Task to complete.
From the entries below, copy every line that holds the word "envolve".
****************************************
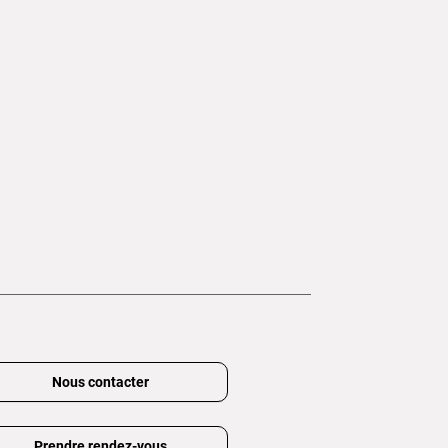
Nous contacter
Prendre rendez-vous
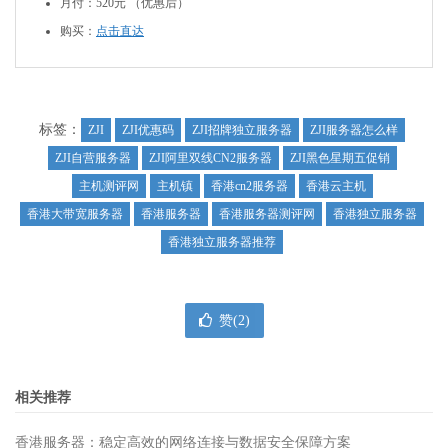
月付：520元 （优惠后）
购买：
点击直达
标签：
ZJI
ZJI优惠码
ZJI招牌独立服务器
ZJI服务器怎么样
ZJI自营服务器
ZJI阿里双线CN2服务器
ZJI黑色星期五促销
主机测评网
主机镇
香港cn2服务器
香港云主机
香港大带宽服务器
香港服务器
香港服务器测评网
香港独立服务器
香港独立服务器推荐
赞(
2
)
相关推荐
香港服务器：稳定高效的网络连接与数据安全保障方案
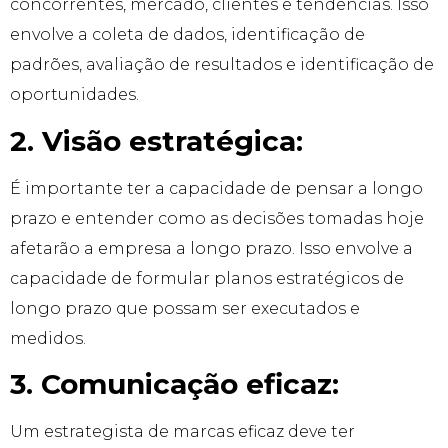
concorrentes, mercado, clientes e tendências. Isso
envolve a coleta de dados, identificação de
padrões, avaliação de resultados e identificação de
oportunidades.
2. Visão estratégica:
É importante ter a capacidade de pensar a longo
prazo e entender como as decisões tomadas hoje
afetarão a empresa a longo prazo. Isso envolve a
capacidade de formular planos estratégicos de
longo prazo que possam ser executados e
medidos.
3. Comunicação eficaz:
Um estrategista de marcas eficaz deve ter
****************************************
The completed task.
envolve a coleta de dados, identificação de
afetarão a empresa a longo prazo. Isso envolve a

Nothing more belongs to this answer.